You can practically hear heroic orchestral music swelling in the background.

“The club through their actions has effectively reopened two lakes to the public, lakes which are public bodies, lakes which until the actions of Douglas Lake in the ’90s were open to the public, and they have acted in a manner generally, as I have noted, which has protected all citizens of the province and obtained a benefit for all citizens of the province, as all citizens can now access the public roads and lakes.”

Hear, hear!

While successful litigants are usually entitled to an award of costs, it rarely covers more than a fraction of their true expenses.

“It is contrary to the interests of justice to ask the respondents (or their counsel) to bear the financial burden associated with pursuing the litigation,” Groves decided.

“In the result, I would depart from the usual rule and award the respondents special costs of the appeal on a full indemnity basis.”

The ranch and the province will each pay half, he said.

All that sounds good, and I hate to raise it, but too often this kind of sound and fury about David beating Goliath presages appellate reversal: Rhetoric about institutional perfidy rarely survives appeal.

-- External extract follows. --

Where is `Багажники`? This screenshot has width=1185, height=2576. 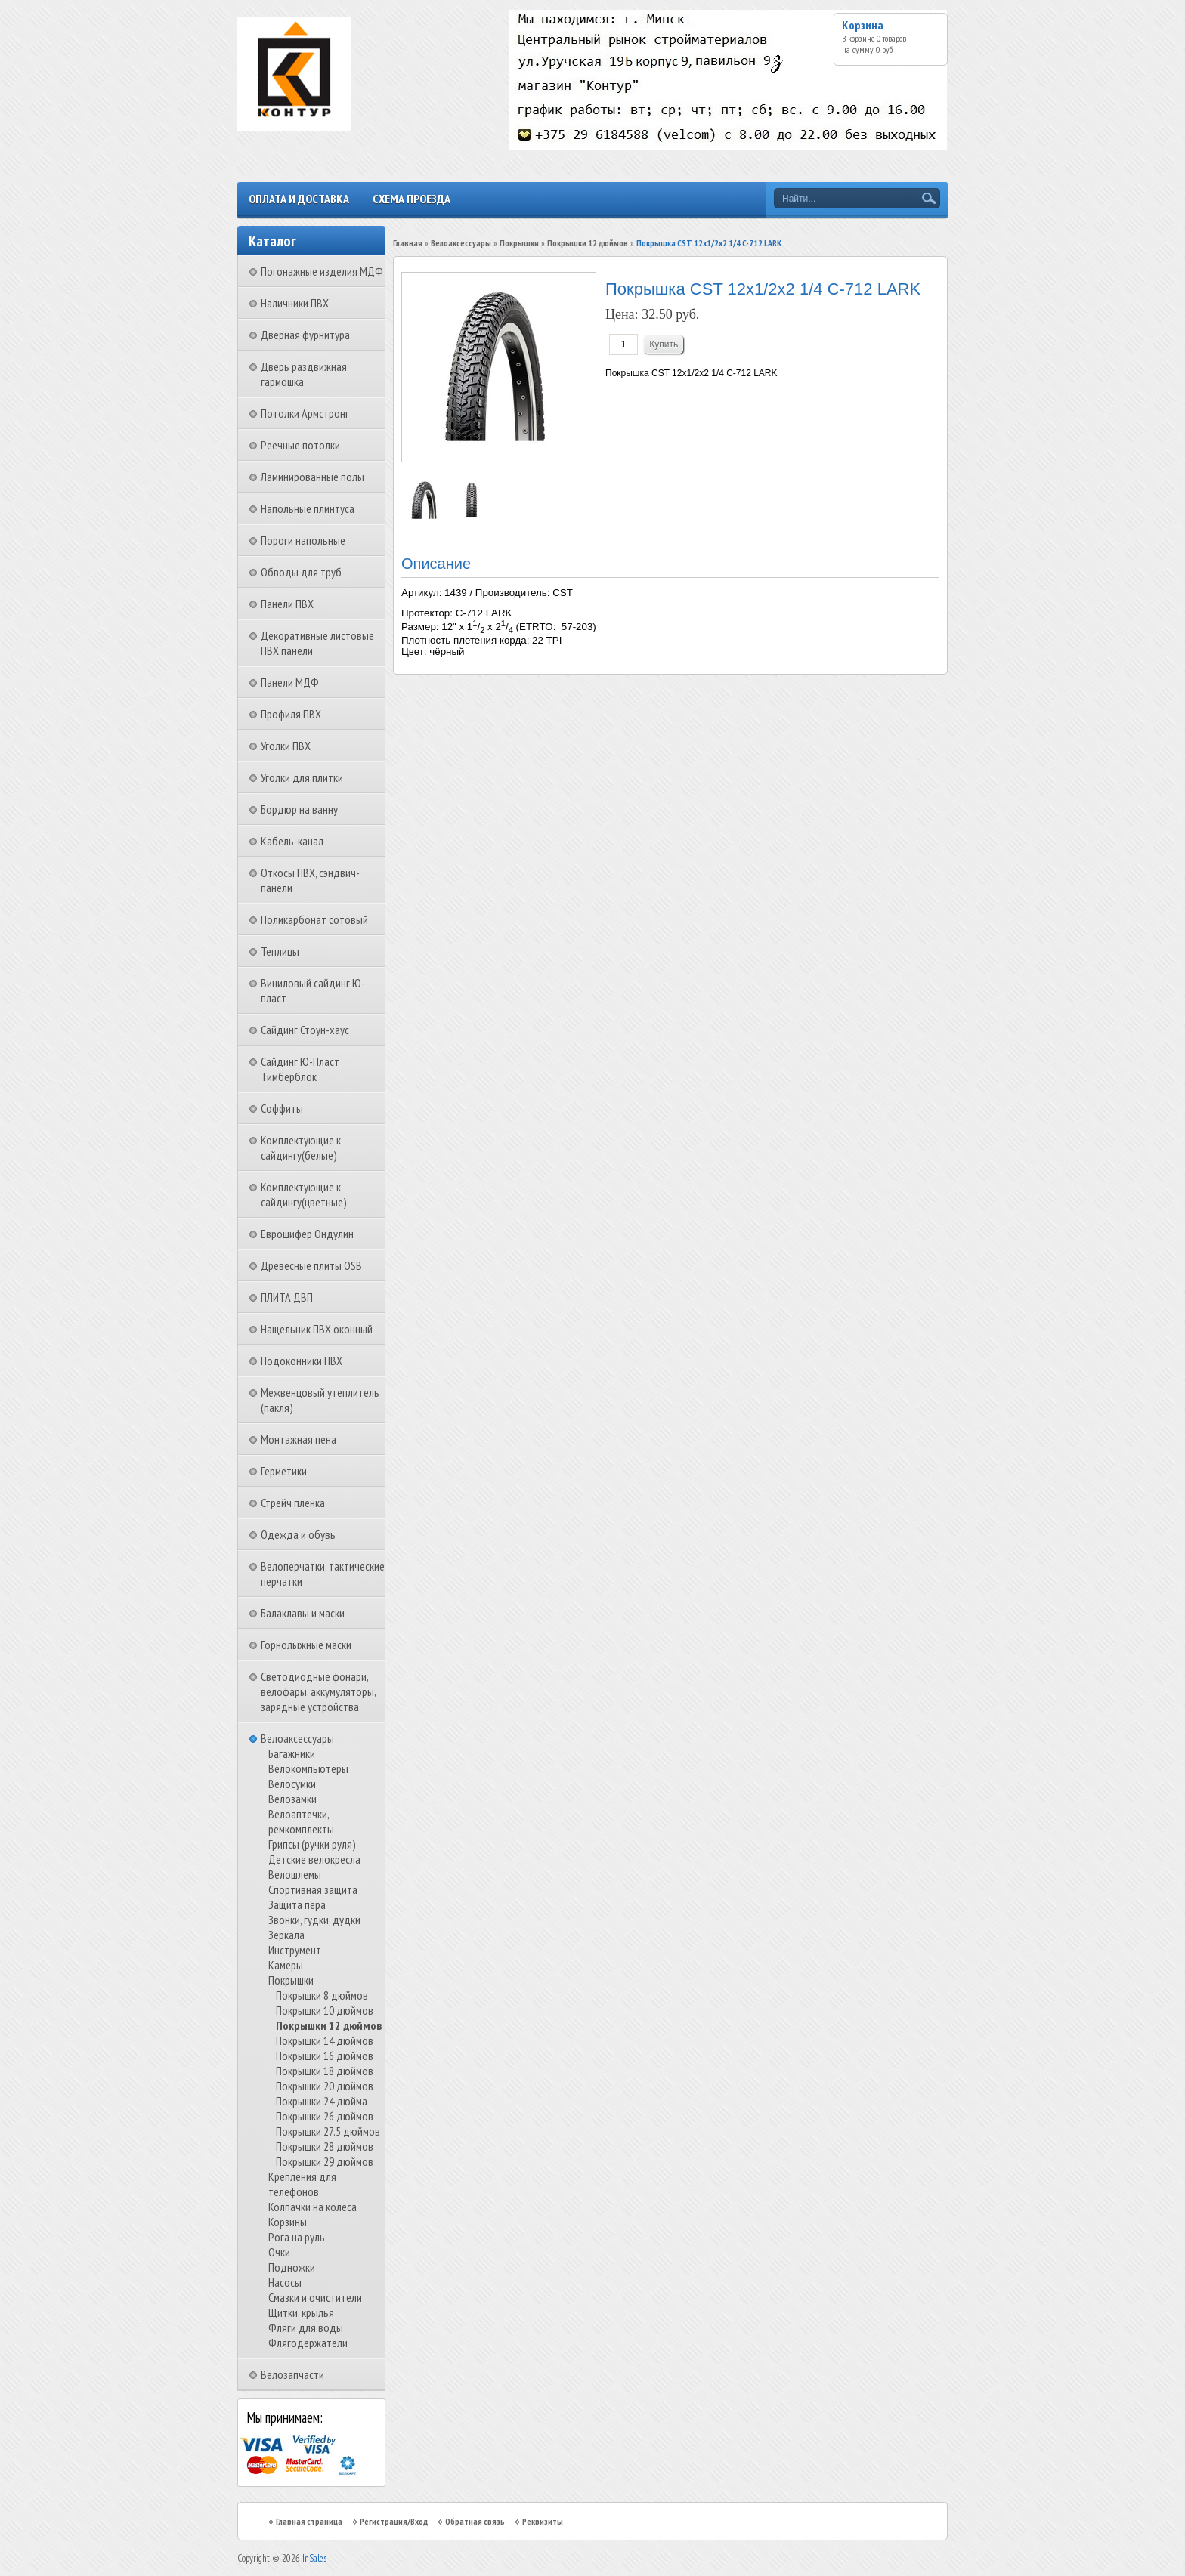 Багажники is located at coordinates (291, 1753).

Most recently, after a similarly savage lower court ruling against the province in a long-running case also involving water rights, the high bench just as brutally slammed the judge for getting it wrong.

That’s not to say Groves erred.

Only a caution he acknowledged — he was not guided by a “clear judicial or legislative definition of rights and obligations.”

“The opportunity to fish in public waters has become a regulated privilege, as opposed to simply a way of life,” Groves warned.

“Essentially, as both Canada and British Columbia have grown, the pressures on land and water resources have increased and significant conflicts have arisen. This case is demonstrative of these conflicts and shows the necessity of legislative action to resolve these issues.”

Needless to say, the ranch owned by the guy with bottomless pockets has appealed.